Glob Pediatr Health. 2021 Mar 19;8:2333794X21999144. doi: 10.1177/2333794X21999144. eCollection 2021.
Pediatric emergency care is prone to medication errors in many aspects including prescriptions, administrations, and monitoring. This study was designed to assess the effects of computer-assisted calculation on reducing error rates and time to prescription of specific emergency drugs. We conducted a randomized crossover experimental study involving emergency medicine residents and paramedics in the Department of Emergency Medicine at Ramathibodi Hospital. Participants calculated and prescribed medications using both the conventional method and a computer-assisted method. Medication names, dosages, routes of administration, and time to prescription were collected and analyzed using logistic and quantile regression analysis. Of 562 prescriptions, we found significant differences between computer-assisted calculation and the conventional method in the calculation accuracy of overall medications, pediatric advanced life support (PALS) drugs, and sedative drugs (91.17% vs 67.26%, 86.54% vs 46.15%, and 89.29% vs 57.86%, respectively, < .001). Moreover, there were significant differences in calculation time for overall medications, PALS drugs and sedative drugs (25 vs 47 seconds, < .001), and computer-assisted calculation significantly decreased the gap in medication errors between doctors and paramedics ( < .001). We conclude that computer-assisted prescription calculation provides benefits over the conventional method in accuracy of all medication dosages and in time required for calculation, while enhancing the drug prescription ability of paramedics.

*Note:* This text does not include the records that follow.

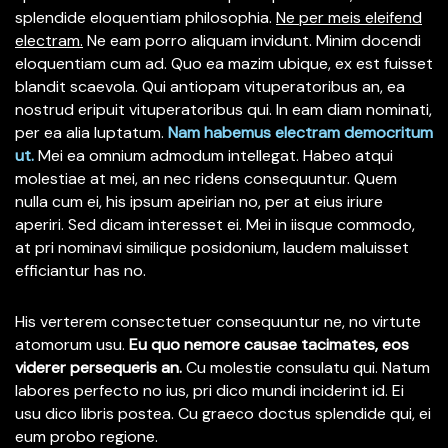
splendide eloquentiam philosophia.
Ne per meis eleifend
electram.
Ne eam porro aliquam invidunt. Minim docendi
eloquentiam cum ad. Quo ea mazim ubique, ex est fuisset
blandit scaevola. Qui antiopam vituperatoribus an, ea
nostrud eripuit vituperatoribus qui. In eam diam nominati,
per ea alia luptatum.
Nam habemus electram democritum
ut.
Mei ea omnium admodum intellegat. Habeo atqui
molestiae at mei, an nec ridens consequuntur. Quem
nulla cum ei, his ipsum apeirian no, per at eius iriure
aperiri. Sed dicam interesset ei. Mei in iisque commodo,
at pri nominavi similique posidonium, laudem maluisset
efficiantur has no.
His verterem consectetuer consequuntur ne, no virtute
atomorum usu.
Eu quo nemore causae tacimates, eos
viderer persequeris an.
Cu molestie consulatu qui. Natum
labores perfecto no ius, pri dico mundi inciderint id. Ei
usu dico libris postea. Cu graeco doctus splendide qui, ei
eum probo regione.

儿科急诊护理在包括处方、给药和监测等许多方面都容易出现用药错误。本研究旨在评估计算机辅助计算对降低特定急救药物的错误率和开处方时间的影响。我们在拉玛蒂博迪医院急诊科进行了一项随机交叉实验研究,涉及急诊医学住院医师和护理人员。参与者使用传统方法和计算机辅助方法计算并开出处方。收集药物名称、剂量、给药途径和开处方时间,并使用逻辑回归和分位数回归分析进行分析。在562份处方中,我们发现计算机辅助计算与传统方法在总体药物、儿科高级生命支持(PALS)药物和镇静药物的计算准确性方面存在显著差异(分别为91.17%对67.26%、86.54%对46.15%、89.29%对57.86%,P<0.001)。此外,总体药物、PALS药物和镇静药物的计算时间也存在显著差异(25秒对47秒,P<0.001),并且计算机辅助计算显著缩小了医生和护理人员在用药错误方面的差距(P<0.001)。我们得出结论,计算机辅助处方计算在所有药物剂量的准确性和计算所需时间方面比传统方法更具优势,同时提高了护理人员的药物处方能力。